Tayna Burr's Pumpkin Cake-Pops.
I had a go at Tanya's Pumpkin Cakepops and it was actually my first time making any sort of cake-pops. My specialty is simple cupcakes, so this was a new endeavor. I followed the recipe from Tan's book and found my sponge cake to be a little lighter in colour than hers in the video.
In New Zealand we actually eat real pumpkins. Americans are of course use to only getting a can of pre-whizzed pure for their sweet pumpkin pie every Thanks Giving. So to make your own pumpkin puré measure out 100gms of pumpkin and chop it into small chunks just a couple inches each way and steam it on the hob over boiling water, or actually I suppose you could do it in the microwave with a glass dish and shallow water directly in with the pumpkin. Don't worry about removing the skin because once the vegetable is cooked it is easy to just scoop the skin off. It should be done in just 20-30mins and once the skin is off pop it into the food processor.

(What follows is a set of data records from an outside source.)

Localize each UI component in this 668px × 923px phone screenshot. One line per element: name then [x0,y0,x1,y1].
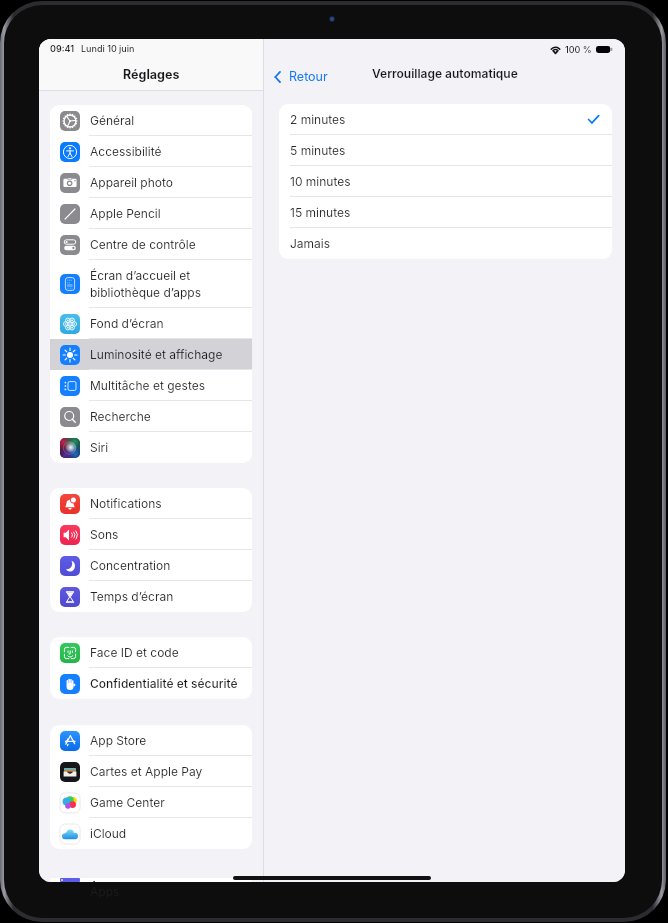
staticText: Retour [289,69,328,84]
staticText: Verrouillage automatique [372,66,518,81]
staticText: Game Center [90,795,165,810]
staticText: Écran d’accueil et [90,268,191,283]
staticText: Confidentialité et sécurité [90,676,238,691]
button[interactable]: 15 minutes [279,197,612,228]
staticText: Face ID et code [90,645,179,660]
staticText: Réglages [123,67,180,82]
button[interactable]: Retour [264,66,334,87]
button[interactable]: Confidentialité et sécurité [50,668,252,699]
staticText: 15 minutes [290,205,351,220]
button[interactable]: 2 minutes [279,104,612,135]
staticText: Cartes et Apple Pay [90,764,203,779]
staticText: Sons [90,527,119,542]
button[interactable]: Sons [50,519,252,550]
button[interactable]: Écran d’accueil et [50,260,252,308]
staticText: Recherche [90,409,151,424]
staticText: Apps [90,878,120,882]
other: Batterie [596,46,613,53]
button[interactable]: Temps d’écran [50,581,252,612]
button[interactable]: Jamais [279,228,612,259]
button[interactable]: Multitâche et gestes [50,370,252,401]
staticText: Concentration [90,558,171,573]
staticText: Lundi 10 juin [81,43,135,54]
button[interactable]: Concentration [50,550,252,581]
staticText: 5 minutes [290,143,346,158]
staticText: Apple Pencil [90,206,161,221]
button[interactable]: App Store [50,725,252,756]
staticText: Notifications [90,496,162,511]
button[interactable]: Accessibilité [50,136,252,167]
staticText: Fond d’écran [90,316,164,331]
staticText: Centre de contrôle [90,237,196,252]
button[interactable]: Game Center [50,787,252,818]
button[interactable]: Notifications [50,488,252,519]
staticText: iCloud [90,826,127,841]
staticText: 10 minutes [290,174,351,189]
staticText: Général [90,113,135,128]
staticText: 2 minutes [290,112,346,127]
staticText: Luminosité et affichage [90,347,223,362]
staticText: Appareil photo [90,175,173,190]
other: Wi-Fi [550,45,561,54]
staticText: App Store [90,733,147,748]
staticText: 09:41 [50,43,75,54]
button[interactable]: Centre de contrôle [50,229,252,260]
button[interactable]: Fond d’écran [50,308,252,339]
button[interactable]: 5 minutes [279,135,612,166]
staticText: Accessibilité [90,144,162,159]
button[interactable]: Luminosité et affichage [50,339,252,370]
staticText: 100 % [565,44,592,55]
button[interactable]: Général [50,105,252,136]
button[interactable]: Face ID et code [50,637,252,668]
staticText: Siri [90,440,109,455]
button[interactable]: Cartes et Apple Pay [50,756,252,787]
button[interactable]: Appareil photo [50,167,252,198]
staticText: Multitâche et gestes [90,378,206,393]
button[interactable]: iCloud [50,818,252,849]
button[interactable]: Apple Pencil [50,198,252,229]
button[interactable]: Siri [50,432,252,463]
button[interactable]: 10 minutes [279,166,612,197]
staticText: Jamais [290,236,331,251]
staticText: Temps d’écran [90,589,174,604]
staticText: Apps [90,884,120,899]
button[interactable]: Apps [50,878,252,882]
staticText: bibliothèque d’apps [90,285,202,300]
button[interactable]: Recherche [50,401,252,432]
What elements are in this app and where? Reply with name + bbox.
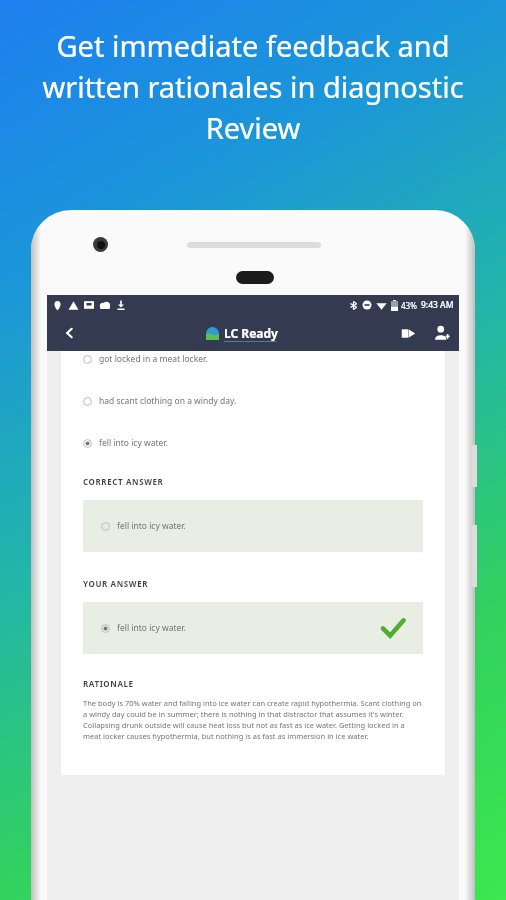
- button[interactable]: Sign in: [391, 316, 425, 350]
- button[interactable]: Back: [47, 315, 93, 351]
- button[interactable]: fell into icy water.: [83, 500, 423, 552]
- staticText: had scant clothing on a windy day.: [99, 395, 237, 407]
- button[interactable]: fell into icy water.: [83, 437, 445, 449]
- button[interactable]: had scant clothing on a windy day.: [83, 395, 445, 407]
- button[interactable]: Add user: [425, 316, 459, 350]
- staticText: fell into icy water.: [117, 520, 186, 532]
- staticText: RATIONALE: [83, 678, 134, 689]
- staticText: Get immediate feedback and written ratio…: [18, 26, 488, 148]
- staticText: fell into icy water.: [117, 622, 186, 634]
- staticText: 43%: [401, 300, 417, 311]
- staticText: got locked in a meat locker.: [99, 353, 208, 365]
- staticText: CORRECT ANSWER: [83, 476, 164, 487]
- staticText: YOUR ANSWER: [83, 578, 149, 589]
- button[interactable]: got locked in a meat locker.: [83, 353, 445, 365]
- button[interactable]: fell into icy water.: [83, 602, 423, 654]
- staticText: 9:43 AM: [421, 299, 454, 311]
- staticText: The body is 70% water and falling into i…: [83, 698, 423, 741]
- staticText: fell into icy water.: [99, 437, 168, 449]
- staticText: LC Ready: [224, 325, 278, 341]
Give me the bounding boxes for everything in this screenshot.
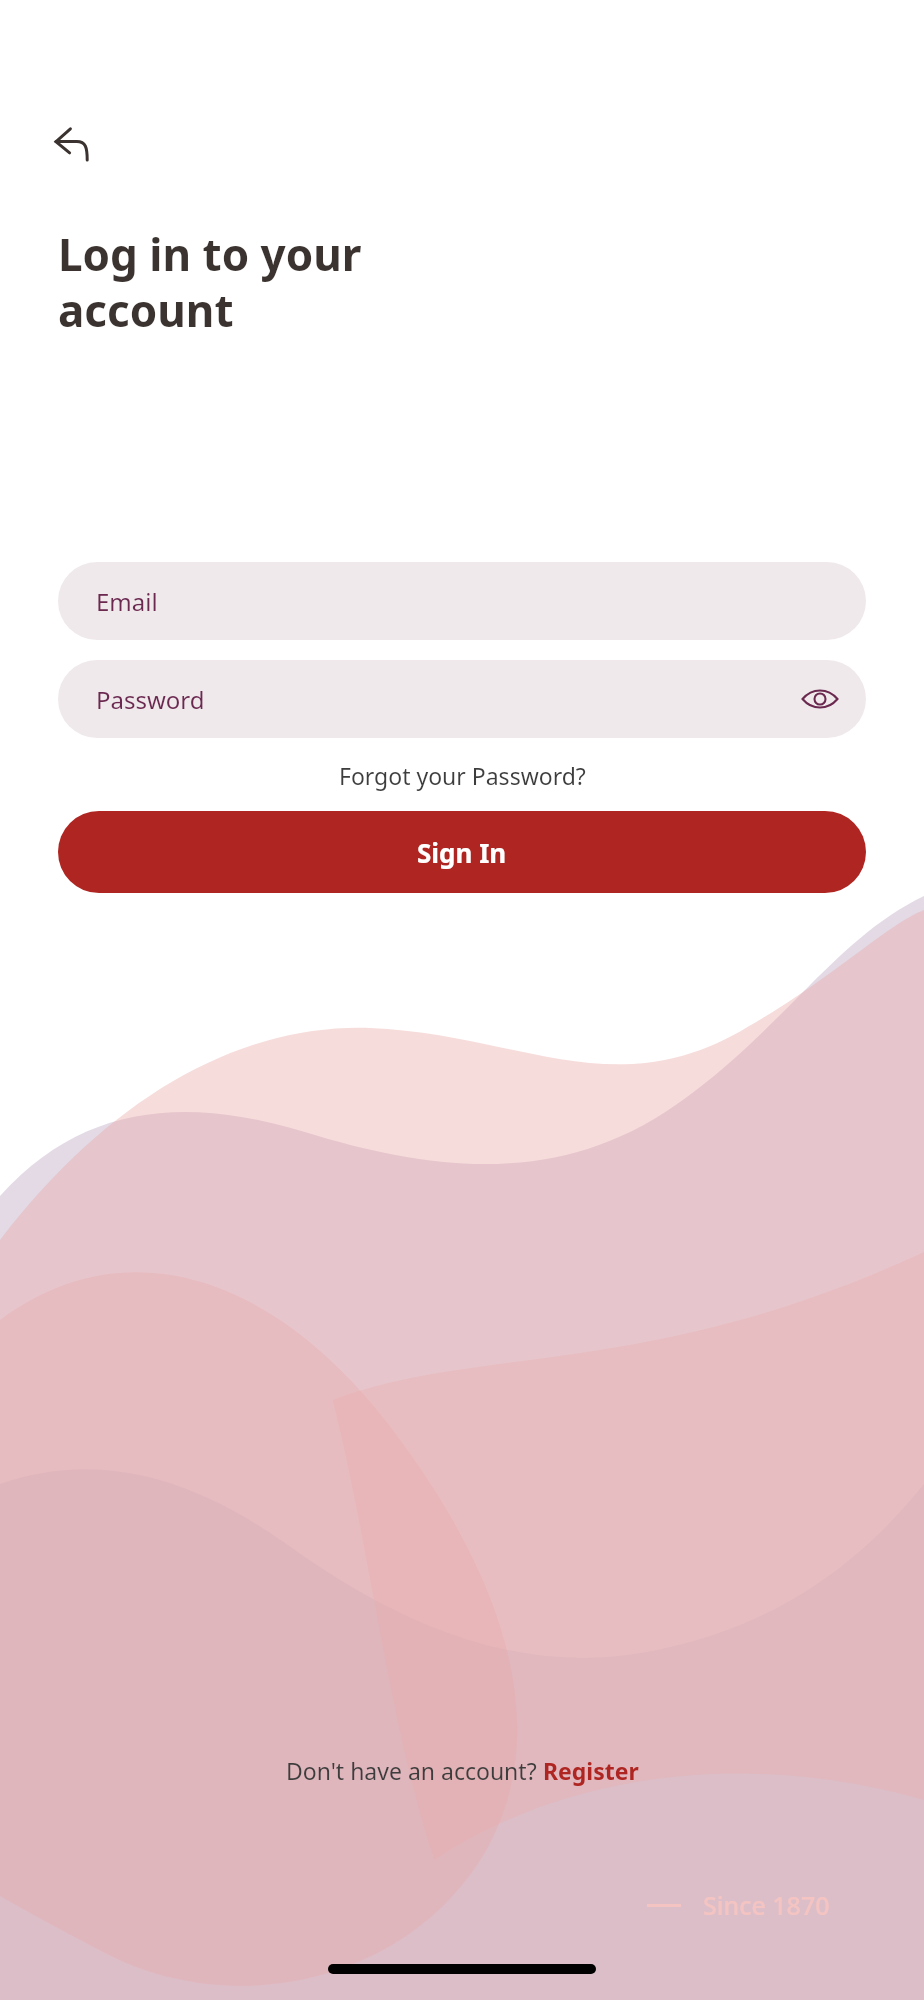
button[interactable]: Email xyxy=(58,562,866,640)
staticText: Forgot your Password? xyxy=(339,760,586,791)
staticText: Since 1870 xyxy=(703,1888,830,1922)
button[interactable]: Show password xyxy=(794,673,846,725)
button[interactable]: Back xyxy=(44,116,100,172)
staticText: Don't have an account? xyxy=(286,1755,543,1786)
button[interactable]: Sign In xyxy=(58,811,866,893)
button[interactable]: Forgot your Password? xyxy=(329,756,596,795)
staticText: Email xyxy=(96,585,158,618)
button[interactable]: Don't have an account? xyxy=(276,1749,649,1792)
staticText: Log in to your account xyxy=(58,224,362,340)
staticText: Register xyxy=(543,1755,639,1786)
button[interactable]: Password xyxy=(58,660,866,738)
staticText: Password xyxy=(96,683,205,716)
staticText: Sign In xyxy=(417,835,507,870)
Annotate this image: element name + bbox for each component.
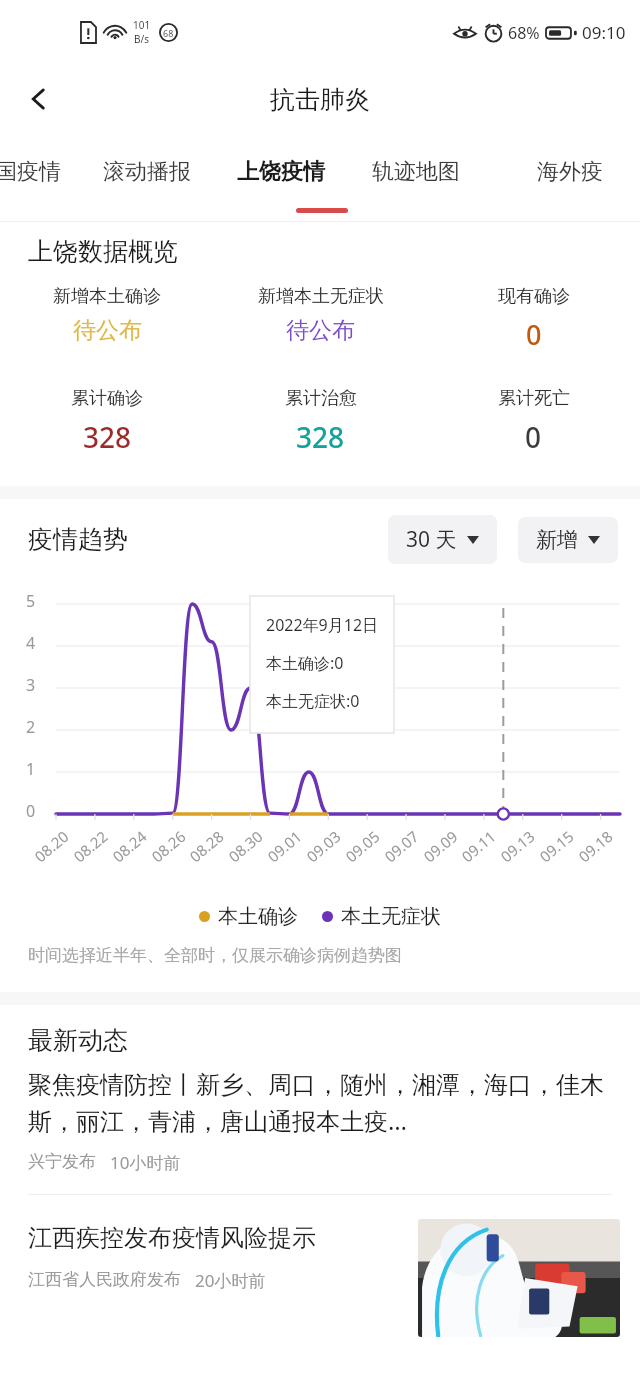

I also don't have a cake-pop stand, so stuck mine in a lemon, which was in the middle of a large blow of dry rice. Fantastic being behind the scenes, isn't it?! The rice kept the lemon from slipping, and the lemon kept the cake-pops from slipping as the heads sat above the top of the bowl at alternating lengths for maximum bowl rim usage.
I also couldn't find edible glitter but I made up for it with different coatings of white chocolate, and later transferred them to a glass jug to serve.
My family really liked them, and I'm excited for what other recipes I'll try next from Tanya Bakes. I shall keep you posted.